Mastodawn

Seen on LinkedIn “If an LLM wrote your code, you can't really claim that it's proprietary”

The floor is open for discussion.

@aalmiray There is literally already a case where the judge ruled exactly that.

The case is not about Source Code but from a legal pov it does not make a difference.
https://ifrro.org/resources/documents/General/German_Court_OpenAI_Memory_Output_Infringe_Copyright_NOV25.pdf

In short: GEMA was able to extract the full song texts from a few well known german songs from ChatGPT. And the court ruled that if this can be proven (which it was) then the prompt was NOT the intellectual effort which passed the threshold of originality. 1/2

Show thread

Mark Struberg 5d ago

@aalmiray 2/2
instead OpenAI infringed the copyright of the original musicians, who still own the copyright - including the parts you extraxt from OpenAI. If you apply all this to IT software then the authors who originally invented/wrote the source code in the training data are STILL the copyright holders. And the original licenses of those source code parts also still apply.
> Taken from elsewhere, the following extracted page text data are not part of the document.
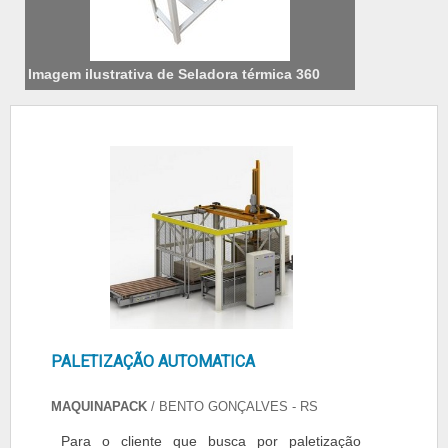
Imagem ilustrativa de Seladora térmica 360
PALETIZAÇÃO AUTOMATICA
MAQUINAPACK
/ BENTO GONÇALVES - RS
Para o cliente que busca por paletização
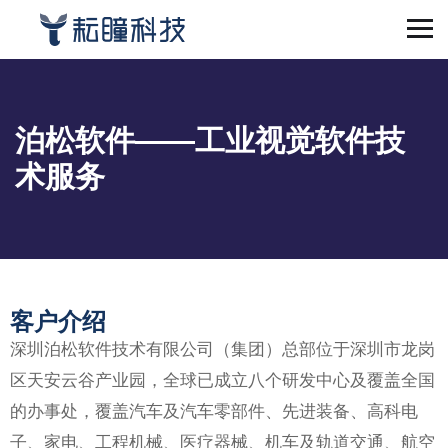
泊松软件——工业视觉软件技
术服务
客户介绍
深圳泊松软件技术有限公司（集团）总部位于深圳市龙岗
区天安云谷产业园，全球已成立八个研发中心及覆盖全国
的办事处，覆盖汽车及汽车零部件、先进装备、高科电
子、家电、工程机械、医疗器械、机车及轨道交通、航空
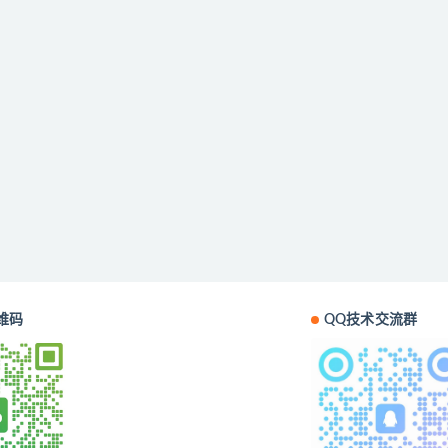
维码
QQ技术交流群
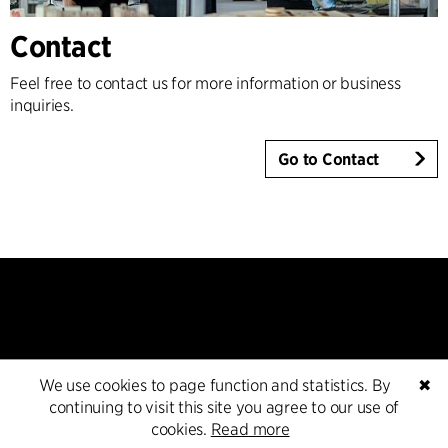
Contact
Feel free to contact us for more information or business
inquiries.
Go to Contact
We use cookies to page function and statistics. By
✖
Kontakt
continuing to visit this site you agree to our use of
cookies.
Read more
+45 8730 5300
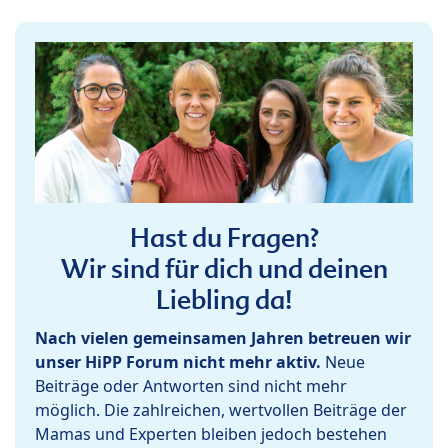
Hast du Fragen?
Wir sind für dich und deinen
Liebling da!
Nach vielen gemeinsamen Jahren betreuen wir
unser HiPP Forum nicht mehr aktiv.
Neue
Beiträge oder Antworten sind nicht mehr
möglich. Die zahlreichen, wertvollen Beiträge der
Mamas und Experten bleiben jedoch bestehen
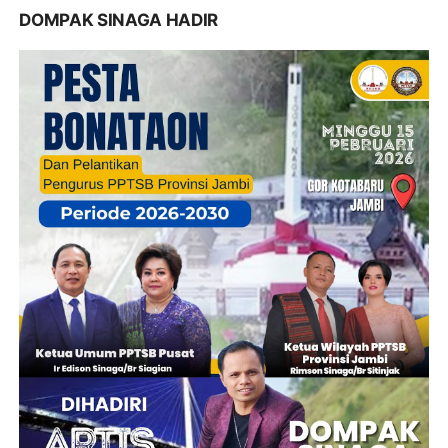
DOMPAK SINAGA HADIR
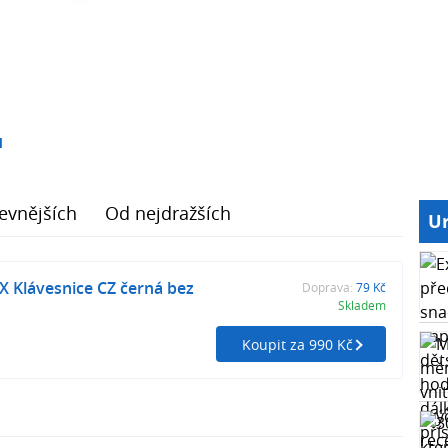
1
evnějších
Od nejdražších
Ur
 Klávesnice CZ černá bez
Doprava:
79 Kč
Skladem
Koupit za 990 Kč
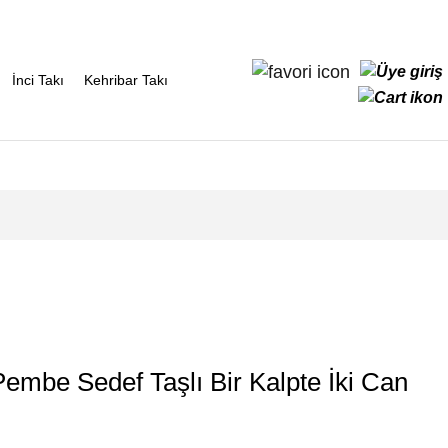
İnci Takı
Kehribar Takı
mbe Sedef Taşlı Bir Kalpte İki Can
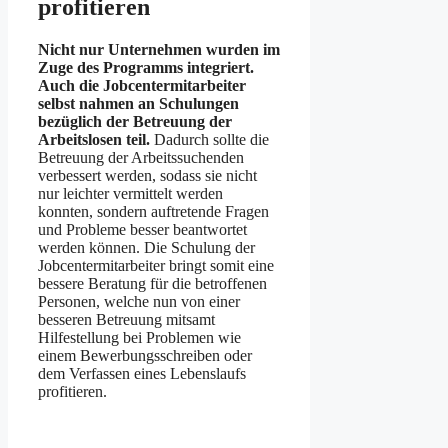
profitieren
Nicht nur Unternehmen wurden im
Zuge des Programms integriert.
Auch die Jobcentermitarbeiter
selbst nahmen an Schulungen
bezüglich der Betreuung der
Arbeitslosen teil.
Dadurch sollte die
Betreuung der Arbeitssuchenden
verbessert werden, sodass sie nicht
nur leichter vermittelt werden
konnten, sondern auftretende Fragen
und Probleme besser beantwortet
werden können. Die Schulung der
Jobcentermitarbeiter bringt somit eine
bessere Beratung für die betroffenen
Personen, welche nun von einer
besseren Betreuung mitsamt
Hilfestellung bei Problemen wie
einem Bewerbungsschreiben oder
dem Verfassen eines Lebenslaufs
profitieren.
In other words: if you vibe code something, then YOU do NOT own the copyright nor can you define the license!

Show thread

Andres Almiray 4d ago

@struberg this is the thing I’m uncertain about, if the license of the ingested data used for training is transitive or not. Either answer brings a host of issues and opportunities, but we seem to be operating as it didn’t matter at all.

Once law and regulation are in place we’ll know how to properly handle this situation. Myself, for now, I block any AI contributions to my FLOSS projects.

Show thread

Mark Struberg 4d ago

@aalmiray
Right, it's a legal minefield. And an ethical - 'stealing' ideas is not nothing!
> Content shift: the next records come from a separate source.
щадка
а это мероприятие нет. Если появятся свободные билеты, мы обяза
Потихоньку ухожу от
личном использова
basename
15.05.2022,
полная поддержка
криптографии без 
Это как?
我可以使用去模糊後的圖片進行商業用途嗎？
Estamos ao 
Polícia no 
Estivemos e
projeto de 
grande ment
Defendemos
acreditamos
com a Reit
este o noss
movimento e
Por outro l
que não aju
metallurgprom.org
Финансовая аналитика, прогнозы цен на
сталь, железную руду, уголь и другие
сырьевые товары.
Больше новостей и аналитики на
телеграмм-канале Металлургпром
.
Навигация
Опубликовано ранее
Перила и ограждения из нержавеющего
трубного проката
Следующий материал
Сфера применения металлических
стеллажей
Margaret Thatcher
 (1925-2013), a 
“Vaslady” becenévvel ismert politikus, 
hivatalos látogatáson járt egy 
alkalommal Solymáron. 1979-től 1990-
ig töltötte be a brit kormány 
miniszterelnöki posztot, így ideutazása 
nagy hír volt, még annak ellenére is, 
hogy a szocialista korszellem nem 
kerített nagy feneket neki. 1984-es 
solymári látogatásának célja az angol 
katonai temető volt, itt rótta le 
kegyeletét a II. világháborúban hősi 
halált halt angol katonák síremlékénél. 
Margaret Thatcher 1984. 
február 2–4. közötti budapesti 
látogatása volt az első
Assume a piece of Code is licensed as say GPLv2 and the LLM is trained on it. If said LLM down the line creates code in your projects which is even only similar to that code, then the generated code is legally also GPLv2. And due to the explosive virality of the GPLv2 all your other code might too.

In the end it doesn't matter if OpenAI's etc LLM took it from that other project or a human did, isn't?

Show thread

Mark Struberg 4d ago

@aalmiray
BTW, the @TheASF already created AI guidelines a few years back. But imo even those might need updating after that GEMA vs OpenAI ruling I mentioned.
https://www.apache.org/legal/generative-tooling.html

ASF Generative Tooling Guidance | Apache Software Foundation

Show thread

Andres Almiray 4d ago

@struberg I think it’s worse than just generating code that may closely resemble the inputs. Just ingesting code is enough.
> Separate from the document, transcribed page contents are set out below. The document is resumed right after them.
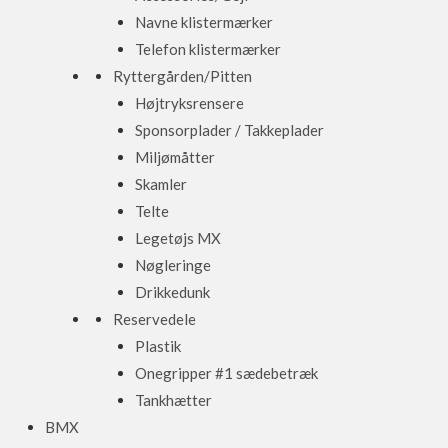
Navne klistermærker
Telefon klistermærker
Ryttergården/Pitten
Højtryksrensere
Sponsorplader / Takkeplader
Miljømåtter
Skamler
Telte
Legetøjs MX
Nøgleringe
Drikkedunk
Reservedele
Plastik
Onegripper #1 sædebetræk
Tankhætter
BMX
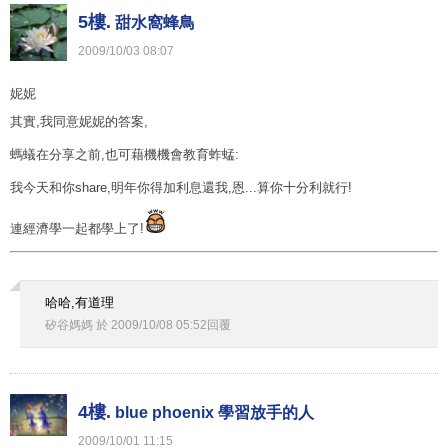
5樓.
甜水窩蜂鳥
2009
/
10
/
03
08
:
07
妮妮
其實,我同意妮妮的答案,
螞蟻在分享之前,也可藉機機會教育蚱蜢:
我今天和你share,明年你得加利息還我,恩...算你十分利就行!
連經濟學一起都學上了!
哈哈,有道理
矽谷媽媽
於
2009
/
10
/
08
05
:
52
回覆
4樓.
blue phoenix 學習放手的人
2009
/
10
/
01
11
:
15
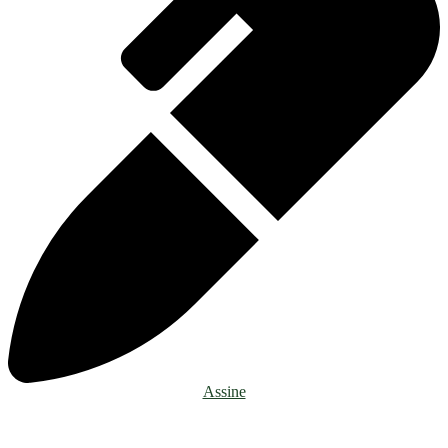
Assine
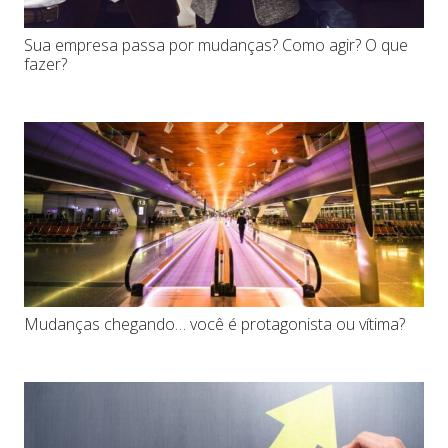
Sua empresa passa por mudanças? Como agir? O que
fazer?
Mudanças chegando… você é protagonista ou vítima?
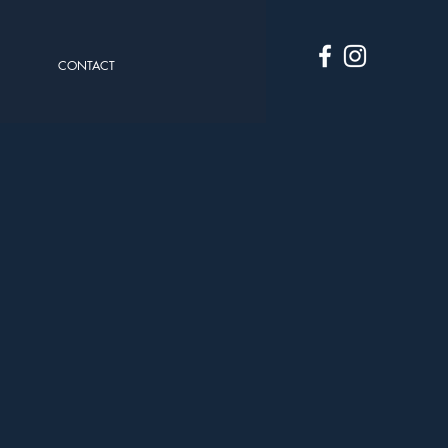
CONTACT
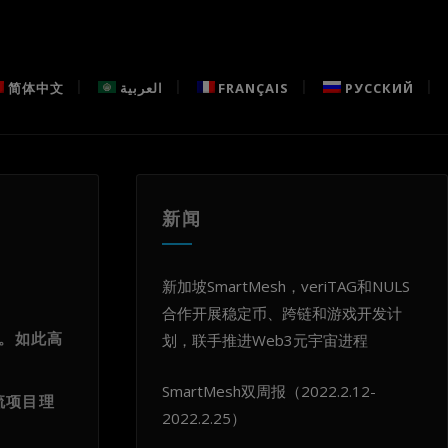
简体中文
العربية
FRANÇAIS
РУССКИЙ
新闻
新加坡SmartMesh，veriTAG和NULS
合作开展稳定币、跨链和游戏开发计
念。如此高
划，联手推进Web3元宇宙进程
SmartMesh双周报（2022.2.12-
流项目理
2022.2.25）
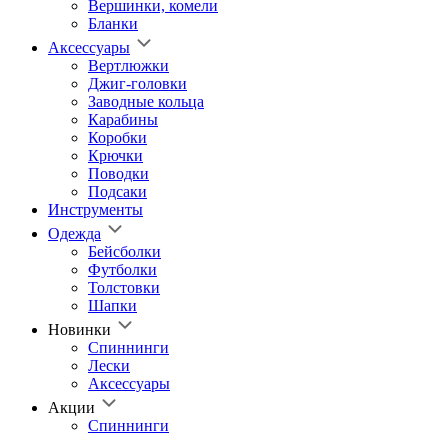
Вершинки, комели
Бланки
Аксессуары
Вертлюжки
Джиг-головки
Заводные кольца
Карабины
Коробки
Крючки
Поводки
Подсаки
Инструменты
Одежда
Бейсболки
Футболки
Толстовки
Шапки
Новинки
Спиннинги
Лески
Аксессуары
Акции
Спиннинги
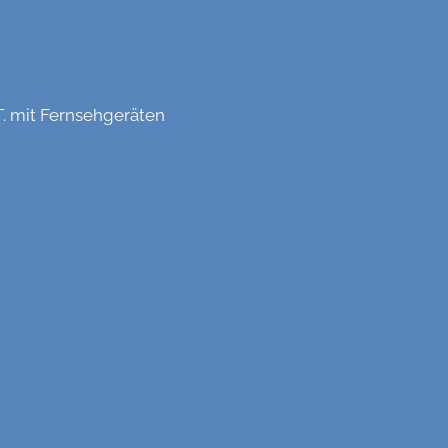
T. mit Fernsehgeräten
IIRC the engineers working on J9 could only rely on the spec to create their own JVM implementation, and were not allowed to look into the OpenJDK impl for ideas/inspiration, as that could taint the result.

If this is how humans behave with code licenses, why are LLMs treated differently?

Show thread

Mark Struberg 4d ago

@aalmiray
Fully agree.
But code which 'closely resemble the input' is easy to proof. Once this argument holds, then basically EVERY user of codegenerators who are proven to have been trained on GPL-ed code will be up for potential law suits.

Show thread

Andres Almiray 4d ago

@struberg and that would open a can of worms as that was one of the points in the big lawsuit from a decade ago: two implementations that closely resembled one another yet they had no common origin. Right?

Show thread

Mark Struberg 4d ago

@aalmiray Imo even way worse. The virality of GPLv2 is an explosive ingredient. Lol, just asked myself: if a LLM model got trained with lots of GPLv2 licensed code, then is all the model GPLv2 as well due to it's virality? Maybe an interesting research topic for @nikolausf ?

Show thread

Andres Almiray 4d ago

@struberg @nikolausf it doesn’t have to be trained with lots of GPL code. Just a single entry ingested is enough. That’s the virality of said license.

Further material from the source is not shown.